金沢八景には釣り宿が多く私も数回乗船しましたが、上記漁場まで遠く時間のロスが大きいので、今では漁場が目の前の横須賀大津漁港【いなの丸】を定宿としております。
釣り場の水深は概ね50m以内、魚の活性が低い冬場には、稀ですが走水や久里浜沖で100m前後仕掛けを降ろすことがあります。この場合、待ちの釣りとなるので、手動リールでも対応できます。
久里浜沖の漁場は本線航路に近いので、特大タンカー・コンテナ船などが頻繁に通過する東京湾口部のこと、なかなか怖いですね! 第三管区海上保安本部の巡視艇が張り付いており、本線航路に侵入した釣り船はたちまち追いやられます。 こちらがヒヤヒヤなら彼らはそれ以上にヒヤヒヤでしょうね! なお、私の定宿【いなの丸】は安全第一、本線航路付近の釣り場へは近づきません。

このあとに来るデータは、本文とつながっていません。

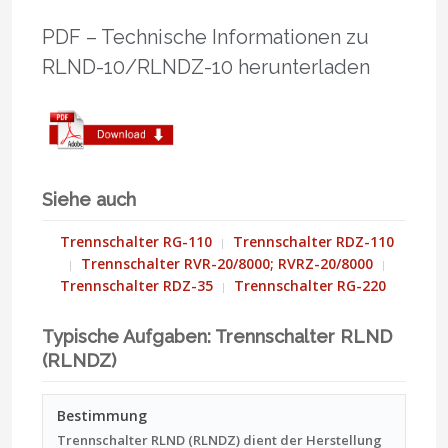
PDF – Technische Informationen zu
RLND-10/RLNDZ-10 herunterladen
Siehe auch
Trennschalter RG-110
Trennschalter RDZ-110
Trennschalter RVR-20/8000; RVRZ-20/8000
Trennschalter RDZ-35
Trennschalter RG-220
Typische Aufgaben: Trennschalter RLND
(RLNDZ)
Bestimmung
Trennschalter RLND (RLNDZ) dient der Herstellung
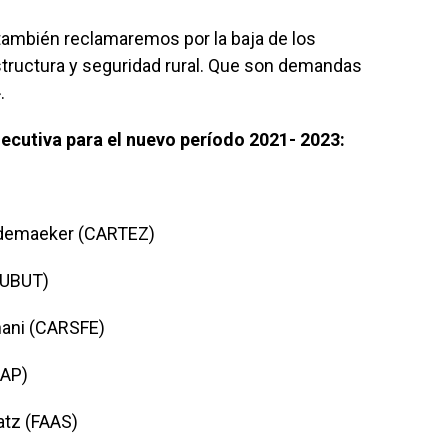
ambién reclamaremos por la baja de los
structura y seguridad rural. Que son demandas
.
cutiva para el nuevo período 2021- 2023:
edemaeker (CARTEZ)
HUBUT)
ani (CARSFE)
BAP)
atz (FAAS)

一荷(イッカ=一度に2匹を釣る)で得意満面、大津漁港いなの丸にて


2009年9月上旬の平日、いつもの船宿、横須賀大津漁港【第十六いなの丸】に乗り込みました。私としては珍しい午後船です。
横須賀市内のアジ乗合船は午前・午後の半日船が基本で、夜明けが早い6~8月は4時出船の早朝船を出す宿もあります。 客側から見ても漁場が近い関係で半日約4時間あれば十分釣りを楽しむことが出来、料金は一日船より大分割安で助かります。
いなの丸には他に大型の高速船【第十八いなの丸】があり、主にマダイ釣りに一日船として出船しています。それぞれの船長は兄弟で、こちらは兄のマー船長(親方猛獣),アジ船は弟の狸腹ノブさんが船長です。
私は顔見知りの船長に声をかけ、先客に挨拶し、胴ノ間に陣取りました。私が最後に乗り込んだ客でした。今日の客は片側三人づつの六人、大分余裕があります。 コマセが配られ、仕掛けのセットが終わらぬうちに出船となりました。どうも私は到着がギリギリでいけません。
【第十六いなの丸】のノブ船長、若かりし頃は反骨精神が旺盛で、猿島周りの地合いが良いとの情報に釣り船が大挙して集結すると、我が道を行くとばかり唯一船団から遠ざかり、単独で観音崎沖にイカリを降ろすヒネクレ者、時折様子を窺いに他の遊漁船が近寄ると、 掛った魚は引き揚げるな、ヒマなふりをしろ!と客に指示が飛ぶ始末。 そんなこんなで大漁と貧果とのムラが余りに大きい釣り船でした。私はそれが面白くファンになりましたが、その船長も今やベテラン、安定した釣りを楽しませてくれています。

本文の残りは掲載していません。